As per Eisai v NICE  EWCA Civ 438, there was a need if the consultation was to be fair to provide enough information to the consultees to enable them to test the robustness or reliability of the model behind what was being presented.
He accepted that what needs to be consulted about should very much a matter for the judgment of the body carrying it out, the courts will accord it a very broad discretion: Devon County Council v Secretary of State for Communities and Local Government  EWHC 1456 (Admin).
In my judgment, however, there was a gaping hole in the GDC annual retention fee consultation. That was the lack of any explanation as to the assumption that an increase in complaints would translate into such a substantially increased number of fitness to practise hearings requiring an extra £18million funding.

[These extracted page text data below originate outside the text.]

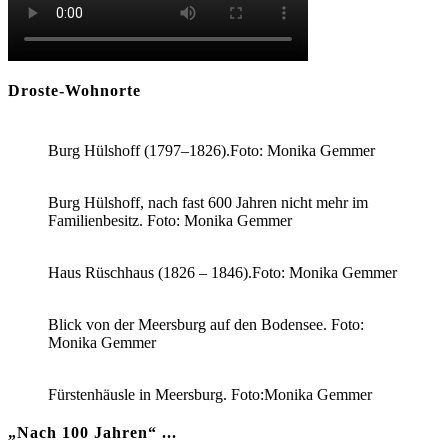
Droste-Wohnorte
Burg Hülshoff (1797–1826).Foto: Monika Gemmer
Burg Hülshoff, nach fast 600 Jahren nicht mehr im
Familienbesitz. Foto: Monika Gemmer
Haus Rüschhaus (1826 – 1846).Foto: Monika Gemmer
Blick von der Meersburg auf den Bodensee. Foto:
Monika Gemmer
Fürstenhäusle in Meersburg. Foto:Monika Gemmer
„Nach 100 Jahren“ ...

He therefore accepted the BDA’s submission that it was difficult to see how consultees could express an intelligent view on the proposed increases in the annual retention fee unless they had some idea of the information underpinning the very substantial projected increase in fitness to hearings. None of the key information as regards closure rates and fitness to practise trend information was disclosed as part of the consultation.
Whilst it was not for the court to pore over consultation documents and find unfairness because of occasional or less important gaps in information,
In this case, however, the gap was fundamental to the whole edifice.
So the consultation was not transparent and was thus unlawful. It did not explain the position in clear and accessible terms, enabling consultees to provide intelligent and informed responses.
The BDA sought to persuade the GDC to re-consult given the greater information it provided during September 2014 on continuing complaint levels, and the commissioning by the GDC of a KPMG report. THe GDC refused, and the BDA claimed unfairness in this regard as well.
The judge rejected this claim.
He identified the test for re-consultation by reference to R (o.t.a Elphinstone) v Westminster City Council  EWHC 1287 (Admin), where a later change in the proposal had to be “fundamental”, and if so .the consultation was flawed. Kenneth Parker J said this:
“ Given the context, and the underlying principle of fairness that governs the caselaw on consultation, it seems to me that a fundamental change is a change of such a kind that it would be conspicuously unfair for the decision-maker to proceed without having given consultees a further opportunity to make representations about the proposal as so changed.”
On the facts, there was not a fundamental change, which meant it was conspicuously unfair not to re-consult. The change lessened the increase (from the originally proposed £945 to £890), to the dentists’ benefit. It was not unfair to proceed without re-consulting on the lower levels of increase put before the Council of the GDC for decision on that date. The KPMG report did not reflect any fundamental change.
The judge concluded that the annual retention fee consultation was unlawful. He invited submission on whether further relief was required, though in the event no further relief was in fact granted. In an extempore ruling (so no transcript yet), the judge applied R. (on the application of Edwards) v Environment Agency (No.2). Even though the claimant had won on a failure to consult, it would not follow that there should be a quashing order. This was not just a pyrrhic victory for the association, as they had won conclusively, but the council acted in the public interest and it had to be able to do its job. Hence he ruled that the consultation and Regulations about fees would not be quashed, even though dentists would have to pay the new fees.
A helpful indication of how a successful consultation argument can be run. Note the wariness of the judge to find a general common law duty to consult, in the light of his concurrent finding of a specific promise of transparency in future dealings which was not then fulfilled. But also note the refusal to give effective relief.